2014 is starting to feel like a tragic year. Two heartbreaking airline disasters are making the world an unsafe place to explore. The actions of uncaring, uncompassionate politicians are shining the international human rights spotlight on Australia. And even our neighbourhood is mourning the loss of unexplained suicide.
Even though none of these events have affected me or my family directly, it feels like my safe and secure ‘cone of comfort’ is slowly being smothered as layer by layer another blanket is added on top. I am heavy and weary. I am trying to breathe. Earlier this year, I was particularly sensitive to what was happening around me. I was even told by my doctor to stop watching the news and using Facebook, as it would depress me too much. I did for a few weeks until my sadness about the world subsided. Momentarily. You cannot avoid it. You cannot tune out entirely. So what do you do with these feelings that you carry?

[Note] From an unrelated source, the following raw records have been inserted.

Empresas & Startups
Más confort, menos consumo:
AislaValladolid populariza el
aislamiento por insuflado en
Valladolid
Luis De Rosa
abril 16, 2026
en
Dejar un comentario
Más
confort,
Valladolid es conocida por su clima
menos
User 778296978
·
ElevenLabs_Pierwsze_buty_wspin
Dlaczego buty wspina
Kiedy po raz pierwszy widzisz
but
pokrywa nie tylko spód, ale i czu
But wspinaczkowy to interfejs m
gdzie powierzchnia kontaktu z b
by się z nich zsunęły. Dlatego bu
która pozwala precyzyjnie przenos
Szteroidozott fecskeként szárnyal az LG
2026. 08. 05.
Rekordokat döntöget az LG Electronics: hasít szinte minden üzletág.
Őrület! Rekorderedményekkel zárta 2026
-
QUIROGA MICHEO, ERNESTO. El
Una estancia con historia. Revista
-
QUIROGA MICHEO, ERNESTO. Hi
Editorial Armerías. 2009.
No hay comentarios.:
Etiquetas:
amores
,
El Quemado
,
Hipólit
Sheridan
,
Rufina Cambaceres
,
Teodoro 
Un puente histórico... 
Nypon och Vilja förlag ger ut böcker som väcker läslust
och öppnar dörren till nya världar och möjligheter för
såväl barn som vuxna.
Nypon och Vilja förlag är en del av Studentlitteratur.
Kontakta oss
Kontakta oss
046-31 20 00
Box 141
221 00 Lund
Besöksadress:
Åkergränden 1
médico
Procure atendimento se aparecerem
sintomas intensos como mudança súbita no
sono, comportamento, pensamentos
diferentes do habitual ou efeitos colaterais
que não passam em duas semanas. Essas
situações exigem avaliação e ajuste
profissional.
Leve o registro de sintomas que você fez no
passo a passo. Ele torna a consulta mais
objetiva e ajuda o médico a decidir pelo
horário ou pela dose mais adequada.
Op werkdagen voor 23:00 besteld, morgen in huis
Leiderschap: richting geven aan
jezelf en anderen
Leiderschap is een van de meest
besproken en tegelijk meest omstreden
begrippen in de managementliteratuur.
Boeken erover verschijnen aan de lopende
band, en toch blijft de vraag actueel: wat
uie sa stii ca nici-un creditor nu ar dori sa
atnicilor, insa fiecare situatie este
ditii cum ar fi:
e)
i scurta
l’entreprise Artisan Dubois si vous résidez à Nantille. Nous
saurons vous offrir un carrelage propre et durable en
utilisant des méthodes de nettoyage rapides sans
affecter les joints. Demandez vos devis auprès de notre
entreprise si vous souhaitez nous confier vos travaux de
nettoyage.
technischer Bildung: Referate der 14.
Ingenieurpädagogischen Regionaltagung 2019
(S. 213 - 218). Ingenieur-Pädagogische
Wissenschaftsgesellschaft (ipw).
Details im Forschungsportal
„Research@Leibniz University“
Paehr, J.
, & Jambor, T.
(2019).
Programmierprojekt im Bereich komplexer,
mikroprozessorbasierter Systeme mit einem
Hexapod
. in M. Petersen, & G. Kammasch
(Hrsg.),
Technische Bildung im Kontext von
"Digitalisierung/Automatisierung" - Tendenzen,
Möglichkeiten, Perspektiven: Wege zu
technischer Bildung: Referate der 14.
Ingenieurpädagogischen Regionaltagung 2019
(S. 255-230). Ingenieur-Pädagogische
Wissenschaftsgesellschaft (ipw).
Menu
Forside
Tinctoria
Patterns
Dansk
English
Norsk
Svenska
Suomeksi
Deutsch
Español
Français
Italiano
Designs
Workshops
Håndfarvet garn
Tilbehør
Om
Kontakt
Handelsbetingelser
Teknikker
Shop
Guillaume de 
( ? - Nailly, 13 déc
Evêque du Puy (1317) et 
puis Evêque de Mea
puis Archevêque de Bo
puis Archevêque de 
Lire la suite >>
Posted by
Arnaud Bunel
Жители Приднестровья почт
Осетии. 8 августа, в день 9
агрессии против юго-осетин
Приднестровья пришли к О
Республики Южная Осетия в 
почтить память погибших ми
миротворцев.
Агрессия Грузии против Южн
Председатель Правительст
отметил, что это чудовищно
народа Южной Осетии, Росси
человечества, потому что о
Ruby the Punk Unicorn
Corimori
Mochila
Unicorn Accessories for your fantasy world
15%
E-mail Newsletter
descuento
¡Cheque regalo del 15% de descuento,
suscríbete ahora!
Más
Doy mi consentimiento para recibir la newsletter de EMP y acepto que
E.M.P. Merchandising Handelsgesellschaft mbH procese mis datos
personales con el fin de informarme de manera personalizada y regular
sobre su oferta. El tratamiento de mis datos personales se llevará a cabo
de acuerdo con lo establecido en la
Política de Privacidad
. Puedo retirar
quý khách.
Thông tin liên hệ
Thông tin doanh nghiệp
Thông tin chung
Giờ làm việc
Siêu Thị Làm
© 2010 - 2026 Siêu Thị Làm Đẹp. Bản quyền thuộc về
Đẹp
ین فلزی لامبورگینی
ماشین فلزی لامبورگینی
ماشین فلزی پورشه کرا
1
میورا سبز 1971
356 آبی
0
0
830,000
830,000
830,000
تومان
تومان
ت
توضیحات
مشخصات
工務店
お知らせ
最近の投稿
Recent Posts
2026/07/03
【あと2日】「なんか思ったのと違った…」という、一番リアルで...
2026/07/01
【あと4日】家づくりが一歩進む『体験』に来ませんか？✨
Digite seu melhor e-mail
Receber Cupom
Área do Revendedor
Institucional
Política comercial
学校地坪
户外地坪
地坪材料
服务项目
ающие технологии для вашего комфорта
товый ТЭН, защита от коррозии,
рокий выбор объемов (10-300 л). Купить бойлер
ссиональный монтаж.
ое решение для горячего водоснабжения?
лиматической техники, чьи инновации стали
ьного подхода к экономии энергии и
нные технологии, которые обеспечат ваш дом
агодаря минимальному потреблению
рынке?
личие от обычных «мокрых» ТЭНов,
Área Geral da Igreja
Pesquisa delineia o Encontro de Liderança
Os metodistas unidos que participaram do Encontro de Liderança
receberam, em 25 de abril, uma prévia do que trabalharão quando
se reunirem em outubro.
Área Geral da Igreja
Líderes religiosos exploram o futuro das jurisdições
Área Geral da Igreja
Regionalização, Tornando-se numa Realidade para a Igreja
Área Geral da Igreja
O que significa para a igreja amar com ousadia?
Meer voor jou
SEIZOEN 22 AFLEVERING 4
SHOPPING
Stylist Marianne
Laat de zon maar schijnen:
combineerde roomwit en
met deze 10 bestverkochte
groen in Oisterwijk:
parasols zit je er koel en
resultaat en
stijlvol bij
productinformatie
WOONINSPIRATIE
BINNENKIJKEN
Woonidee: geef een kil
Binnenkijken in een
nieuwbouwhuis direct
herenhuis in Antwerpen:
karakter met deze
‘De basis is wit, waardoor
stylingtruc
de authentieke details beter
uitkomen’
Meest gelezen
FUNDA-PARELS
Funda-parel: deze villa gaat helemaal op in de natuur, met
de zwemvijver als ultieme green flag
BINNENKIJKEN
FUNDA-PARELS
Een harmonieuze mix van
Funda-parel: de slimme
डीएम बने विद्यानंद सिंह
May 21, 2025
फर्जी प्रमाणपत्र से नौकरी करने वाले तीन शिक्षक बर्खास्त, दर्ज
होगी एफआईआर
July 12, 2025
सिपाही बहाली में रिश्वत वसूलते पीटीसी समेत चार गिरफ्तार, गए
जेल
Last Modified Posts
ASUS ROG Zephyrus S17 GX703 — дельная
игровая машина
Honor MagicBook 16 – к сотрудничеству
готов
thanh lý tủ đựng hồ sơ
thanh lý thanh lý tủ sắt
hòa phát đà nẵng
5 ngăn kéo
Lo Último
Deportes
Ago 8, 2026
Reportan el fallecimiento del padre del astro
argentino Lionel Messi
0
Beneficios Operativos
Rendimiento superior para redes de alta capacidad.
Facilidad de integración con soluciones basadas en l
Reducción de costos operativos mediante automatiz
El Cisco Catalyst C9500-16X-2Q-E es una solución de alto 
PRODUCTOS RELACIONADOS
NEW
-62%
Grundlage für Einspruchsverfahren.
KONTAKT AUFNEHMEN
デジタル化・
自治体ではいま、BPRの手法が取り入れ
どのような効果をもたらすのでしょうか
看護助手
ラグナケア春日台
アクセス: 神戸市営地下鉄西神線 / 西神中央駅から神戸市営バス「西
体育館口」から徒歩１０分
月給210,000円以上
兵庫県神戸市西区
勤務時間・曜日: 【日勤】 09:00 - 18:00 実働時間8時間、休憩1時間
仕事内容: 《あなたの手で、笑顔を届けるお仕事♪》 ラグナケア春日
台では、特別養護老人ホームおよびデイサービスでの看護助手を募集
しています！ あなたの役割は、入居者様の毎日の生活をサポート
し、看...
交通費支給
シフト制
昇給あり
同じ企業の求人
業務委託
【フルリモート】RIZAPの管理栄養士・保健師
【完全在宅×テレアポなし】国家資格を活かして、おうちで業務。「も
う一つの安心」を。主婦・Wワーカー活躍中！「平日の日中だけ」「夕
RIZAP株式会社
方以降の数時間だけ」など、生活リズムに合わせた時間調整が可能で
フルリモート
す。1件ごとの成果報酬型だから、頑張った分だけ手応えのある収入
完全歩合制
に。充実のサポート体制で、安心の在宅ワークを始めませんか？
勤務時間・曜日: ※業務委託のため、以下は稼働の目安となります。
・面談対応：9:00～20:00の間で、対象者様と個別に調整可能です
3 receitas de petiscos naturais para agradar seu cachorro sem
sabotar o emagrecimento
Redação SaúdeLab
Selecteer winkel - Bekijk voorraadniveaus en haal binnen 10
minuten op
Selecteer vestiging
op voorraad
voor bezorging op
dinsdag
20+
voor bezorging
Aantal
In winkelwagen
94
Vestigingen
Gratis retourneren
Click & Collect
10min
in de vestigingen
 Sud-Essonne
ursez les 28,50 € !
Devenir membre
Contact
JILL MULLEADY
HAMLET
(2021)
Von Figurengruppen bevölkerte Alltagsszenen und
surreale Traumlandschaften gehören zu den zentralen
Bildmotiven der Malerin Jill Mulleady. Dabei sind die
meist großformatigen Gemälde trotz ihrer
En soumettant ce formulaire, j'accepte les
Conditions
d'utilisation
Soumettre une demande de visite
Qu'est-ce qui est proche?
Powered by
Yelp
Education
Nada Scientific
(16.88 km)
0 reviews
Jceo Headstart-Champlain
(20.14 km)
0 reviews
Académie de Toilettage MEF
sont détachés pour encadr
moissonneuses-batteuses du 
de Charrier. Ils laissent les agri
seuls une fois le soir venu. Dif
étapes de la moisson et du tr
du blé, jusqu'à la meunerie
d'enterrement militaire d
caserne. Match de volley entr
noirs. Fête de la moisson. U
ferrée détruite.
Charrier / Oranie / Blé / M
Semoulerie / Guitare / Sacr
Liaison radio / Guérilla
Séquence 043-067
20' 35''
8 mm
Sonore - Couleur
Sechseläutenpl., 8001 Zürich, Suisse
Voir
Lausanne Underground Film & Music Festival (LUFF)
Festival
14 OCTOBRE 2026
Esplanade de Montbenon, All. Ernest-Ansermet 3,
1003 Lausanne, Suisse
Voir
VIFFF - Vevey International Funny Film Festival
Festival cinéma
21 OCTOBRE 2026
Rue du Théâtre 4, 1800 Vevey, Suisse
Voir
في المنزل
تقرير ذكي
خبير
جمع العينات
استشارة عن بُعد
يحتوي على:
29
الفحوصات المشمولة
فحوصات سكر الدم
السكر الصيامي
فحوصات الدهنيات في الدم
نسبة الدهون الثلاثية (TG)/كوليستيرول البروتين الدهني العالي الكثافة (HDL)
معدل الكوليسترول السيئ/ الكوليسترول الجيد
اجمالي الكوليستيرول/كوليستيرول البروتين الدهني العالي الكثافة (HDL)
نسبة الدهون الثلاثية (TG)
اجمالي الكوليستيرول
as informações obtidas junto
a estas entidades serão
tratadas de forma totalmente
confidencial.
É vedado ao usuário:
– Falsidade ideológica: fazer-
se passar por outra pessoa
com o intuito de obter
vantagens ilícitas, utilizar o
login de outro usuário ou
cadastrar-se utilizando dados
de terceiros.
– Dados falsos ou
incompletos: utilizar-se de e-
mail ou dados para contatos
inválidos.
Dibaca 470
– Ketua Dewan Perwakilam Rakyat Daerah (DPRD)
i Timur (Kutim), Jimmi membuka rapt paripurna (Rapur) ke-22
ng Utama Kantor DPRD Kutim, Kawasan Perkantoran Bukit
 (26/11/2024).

It feels like some sort of “bystander trauma”. But this term has been used to describe those who have witnessed their loves ones die or seriously injured at the scene of an accident or the like. So it is probably not the right term to use for those of us watching on as the bystanders suffer. Then again, some of the images we see on media are pretty graphic. It practically feels like you’re there.
How can the majority of us who may not be directly affected by tragedy or injustice express our sadness for the grief and suffering of others? How can we express our own feelings of losses…like safety and security in the world….or nationwide compassion towards those being oppressed?
Art is used in a therapeutic context to assist those directly affected by grief, loss and trauma to “confront emotions, overcome depression, integrate traumatic experiences and find relief and resolution of grief and loss” (Malchiodi 2007). But I believe it is also useful to those of us on the sidelines, watching the tragedy unfold before us and watching the bystanders grieve. The process of making art is a sensory experience, not a cognitive one. It gives us a safe place to express feelings we don’t have the words for or an audience available to listen.
If like me, you’re feeling the weight of the blankets smothering you…watching the violence, the despair and the tears of the world, as you try to draw breath, why not give it a go?
- Find a piece of paper. It could be a A4 sheet, scrapbook or journal.
- Gather something to draw with e.g. textas, pencils, pastels, paint – whatever you prefer or feels right for you.
- Gather some collage materials if you have more time. I used the newspaper with the feature story of the tragedy.
- Use the materials in front of you to express your thoughts and feelings in whatever form you choose, concrete or abstract. You do not have to use words.
- When you are finished, take some deep breaths and acknowledge what it feels like in your body right now.
By the way, don’t think that you haven’t got time for this. Even if you’re sitting at your desk, grab a sticky note and a pen and doodle to your hearts content. Making art is good for you. It might even make you feel like you can come out from underneath the blanket and carry on.
References: Malchiodi, C. (2007) The Art Therapy Sourcebook, 2nd edn. McGraw Hill Publishing.